Vi starete chiedendo quale sia il nesso con il Disturbo Ossessivo Compulsivo, giusto? Ecco, in questi anni, grazie alle terapie, ho imparato a evitare di evitare. Invece, quando stavo male, il fulcro delle giornate era proprio l’evitamento, per scappare a gambe levate dalla situazione che mi creava paura.
E così, a poco a poco, senza esserne pienamente cosciente, ho evitato di attraversare la strada per timore che mi sarei gettata sotto una macchina, di mangiare per timore di soffocare, di avvicinarmi alla tromba delle scale per timore che mi sarei buttata giù, ecc. Pensate, ero arrivata a non guardare neanche con la coda dell’occhio ciò che per me costituiva un “pericolo”, per – ancora una volta – evitare che arrivasse quel pensiero orrendo.
E se la situazione da noi terribilmente temuta non fosse poi così rischiosa? Come facciamo a capirlo se continuiamo a sfuggirle? Sì, è vero, la evitiamo e avvertiamo un beneficio immediato. Avete ragione, però badate bene che l’evitamento conferma la pericolosità della circostanza e ci prepara al prossimo, irrinunciabile, evitamento.
Il giorno in cui decisi di chiedere aiuto a un professionista mia madre, per tentare di distrarmi dai miei pensieri ossessivi, mi portò a casa del nonno. In cucina c’era una finestra aperta: subito scattò in me lo stato d’allerta. Pericolo, scappa. Poi però, in un momento di lucidità, sapendo – in una parte infinitesimale del mio cervello – che non avrei mai fatto nulla di brutto, anziché andarmene, mi avvicinai gradualmente alla finestra, la toccai, guardai fuori e, ahimè, terrorizzata, corsi da mia madre ad abbracciarla.

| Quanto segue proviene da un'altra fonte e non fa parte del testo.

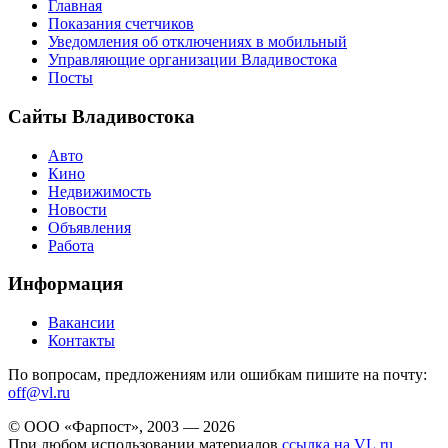
Главная
Показания счетчиков
Уведомления об отключениях в мобильный
Управляющие организации Владивостока
Посты
Сайты Владивостока
Авто
Кино
Недвижимость
Новости
Объявления
Работа
Информация
Вакансии
Контакты
По вопросам, предложениям или ошибкам пишите на почту:
off@vl.ru
© ООО «Фарпост», 2003 — 2026
При любом использовании материалов
ссылка на VL.ru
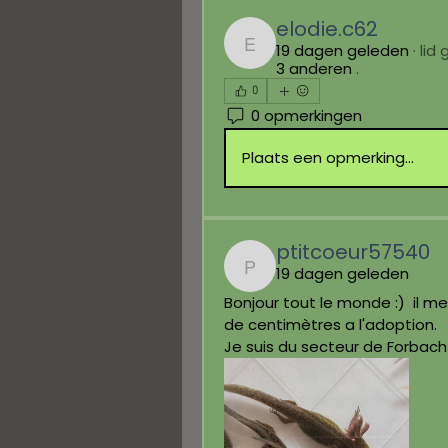
elodie.c62
19 dagen geleden
·
lid
elodie.c62
3 anderen
.
0
0 opmerkingen
Plaats een opmerking...
ptitcoeur57540
19 dagen geleden
ptitcoeur57540
Bonjour tout le monde :)  il m
de centimètres a l'adoption.
Je suis du secteur de Forbach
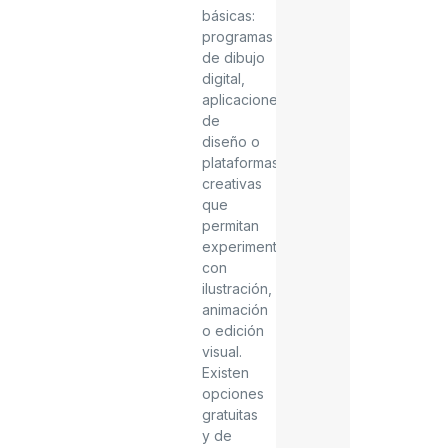
básicas:
programas
de dibujo
digital,
aplicaciones
de
diseño o
plataformas
creativas
que
permitan
experimentar
con
ilustración,
animación
o edición
visual.
Existen
opciones
gratuitas
y de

“L’ho toccata e ho guardato il panorama”, le dissi. “Ciò significa che sono pazza, ho intenzione di buttarmi giù! Aiutami!”. Mia madre, con estrema tranquillità, mi rispose: “L’hai toccata e hai guardato, ottimo. Dopo hai fatto qualcosa di male?”. “No!”, le risposi con quel poco di fiato che mi rimaneva in gola. La guardai e abbozzai un timido sorriso, mi aveva fatto riflettere.
Forse l’Anna di ieri non avrebbe mai scritto queste parole, però leggete cosa ha da dirvi l’Anna di oggi: si può evitare di vivere per paura di morire? No, ma come ha detto Virginia Woolf, scrittrice e attivista britannica: “Non puoi trovare pace evitando di vivere”. Credete abbia torto? Io per nulla.